*This Jupyter notebook is part of a collection of notebooks in the bachelors module Signals and Systems, Communications Engineering, Universität Rostock. Please direct questions and suggestions to Sascha.Spors@uni-rostock.de.*

As shown in the previous Section, the convolution is an important operation in the theory of signals and systems. It also shows up in a wide range of other physical and mathematical problems. The convolution operation is therefore of general interest and well known. The properties of the convolution are reviewed, followed by a widely used graphical interpretation of the operation.

The convolution of two signals $x(t)$ and $h(t)$ is defined as

\begin{equation} (x * h)(t) = x(t) * h(t) = \int_{\tau = -\infty}^{\tau=\infty} x(\tau) \cdot h(t - \tau) \; d\tau = \int_{\tau=-\infty}^{\tau=\infty} x(t - \tau) \cdot h(\tau) \; d\tau \end{equation}where $*$ is a common short-hand notation of the convolution.

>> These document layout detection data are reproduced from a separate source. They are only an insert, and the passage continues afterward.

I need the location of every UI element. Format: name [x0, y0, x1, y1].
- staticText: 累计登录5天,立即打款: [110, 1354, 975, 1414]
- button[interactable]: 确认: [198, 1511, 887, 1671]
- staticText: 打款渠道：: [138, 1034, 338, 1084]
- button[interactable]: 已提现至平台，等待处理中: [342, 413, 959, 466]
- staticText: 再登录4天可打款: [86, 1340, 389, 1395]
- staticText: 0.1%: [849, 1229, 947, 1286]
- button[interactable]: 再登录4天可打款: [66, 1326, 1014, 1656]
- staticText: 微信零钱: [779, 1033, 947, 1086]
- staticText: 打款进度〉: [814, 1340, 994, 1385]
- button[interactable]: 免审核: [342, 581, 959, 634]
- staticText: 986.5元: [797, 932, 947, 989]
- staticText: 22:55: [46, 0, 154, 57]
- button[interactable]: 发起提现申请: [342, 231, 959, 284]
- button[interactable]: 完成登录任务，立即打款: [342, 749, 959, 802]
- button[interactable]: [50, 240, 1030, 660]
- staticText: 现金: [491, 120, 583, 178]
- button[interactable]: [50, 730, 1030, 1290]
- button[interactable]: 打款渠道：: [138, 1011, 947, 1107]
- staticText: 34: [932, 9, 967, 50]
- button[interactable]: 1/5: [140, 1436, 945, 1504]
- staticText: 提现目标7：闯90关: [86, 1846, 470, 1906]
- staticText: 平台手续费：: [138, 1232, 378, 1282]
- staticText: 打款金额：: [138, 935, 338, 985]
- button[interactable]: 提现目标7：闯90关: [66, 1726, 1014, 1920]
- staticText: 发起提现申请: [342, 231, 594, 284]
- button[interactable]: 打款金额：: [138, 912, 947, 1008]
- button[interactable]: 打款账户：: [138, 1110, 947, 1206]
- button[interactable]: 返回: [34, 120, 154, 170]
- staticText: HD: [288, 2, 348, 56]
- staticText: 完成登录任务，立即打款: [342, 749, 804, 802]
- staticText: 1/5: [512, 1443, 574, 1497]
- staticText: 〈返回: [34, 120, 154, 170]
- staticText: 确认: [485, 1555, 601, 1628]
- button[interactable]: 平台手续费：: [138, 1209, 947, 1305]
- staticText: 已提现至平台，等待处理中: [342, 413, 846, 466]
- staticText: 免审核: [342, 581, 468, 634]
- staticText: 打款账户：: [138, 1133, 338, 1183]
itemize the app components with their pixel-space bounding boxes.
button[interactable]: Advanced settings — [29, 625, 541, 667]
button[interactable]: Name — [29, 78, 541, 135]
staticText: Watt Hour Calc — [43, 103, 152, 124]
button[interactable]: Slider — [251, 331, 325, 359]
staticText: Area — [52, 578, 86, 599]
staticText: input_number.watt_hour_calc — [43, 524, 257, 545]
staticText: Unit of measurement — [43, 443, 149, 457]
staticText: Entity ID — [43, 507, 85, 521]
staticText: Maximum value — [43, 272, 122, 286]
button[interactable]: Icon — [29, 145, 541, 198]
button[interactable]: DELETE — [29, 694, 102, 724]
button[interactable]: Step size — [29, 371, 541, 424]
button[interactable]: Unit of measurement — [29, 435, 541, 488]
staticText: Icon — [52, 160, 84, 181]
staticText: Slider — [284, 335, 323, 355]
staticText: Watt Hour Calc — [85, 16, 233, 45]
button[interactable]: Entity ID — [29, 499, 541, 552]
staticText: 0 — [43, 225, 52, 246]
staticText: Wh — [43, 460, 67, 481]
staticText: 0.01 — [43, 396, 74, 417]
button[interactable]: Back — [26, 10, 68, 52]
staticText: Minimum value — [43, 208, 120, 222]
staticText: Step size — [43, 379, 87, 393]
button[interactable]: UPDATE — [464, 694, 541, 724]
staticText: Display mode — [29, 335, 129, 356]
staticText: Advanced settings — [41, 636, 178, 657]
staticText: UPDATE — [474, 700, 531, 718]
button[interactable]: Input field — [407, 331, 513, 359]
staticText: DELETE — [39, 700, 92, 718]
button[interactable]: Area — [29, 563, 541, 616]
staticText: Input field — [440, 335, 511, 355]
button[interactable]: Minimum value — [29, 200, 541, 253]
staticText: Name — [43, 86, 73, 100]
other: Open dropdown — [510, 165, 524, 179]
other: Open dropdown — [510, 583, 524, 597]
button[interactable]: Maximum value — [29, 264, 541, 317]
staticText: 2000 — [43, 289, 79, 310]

For the signals $x(t)$, $h(t)$, $g(t) \in \mathbb{C}$ the convolution shows the following properties

The Dirac impulse is the identity element of the convolution \begin{equation} x(t) * \delta(t) = x(t) \end{equation}

The convolution is commutative \begin{equation} x(t) * h(t) = h(t) * x(t) \end{equation}

The convolution is associative \begin{equation} \left[ x(t) * h(t) \right] * g(t) = x(t) * \left[ h(t) * g(t) \right] \end{equation}

The convolution is distributive \begin{equation} x(t) * \left[ h(t) + g(t) \right] = x(t) * h(t) + x(t) * g(t) \end{equation}

Multiplication with a scalar $a \in \mathbb{C}$ \begin{equation} a \cdot \left[ x(t) * h(t) \right] = \left[ a \cdot x(t) \right] * h(t) = x(t) * \left[ a \cdot h(t) \right] \end{equation}

Derivative of the convolution \begin{equation} \frac{d}{dt} \left[ x(t) * h(t) \right] = \frac{d x(t)}{dt} * h(t) = x(t) * \frac{d h(t)}{dt} \end{equation}

The first property is a consequence of the sifting property of the Dirac pulse, the second to fifth property can be proven by considering the convolution integral and the sixth property follows from the properties of the derivative of the Dirac delta function.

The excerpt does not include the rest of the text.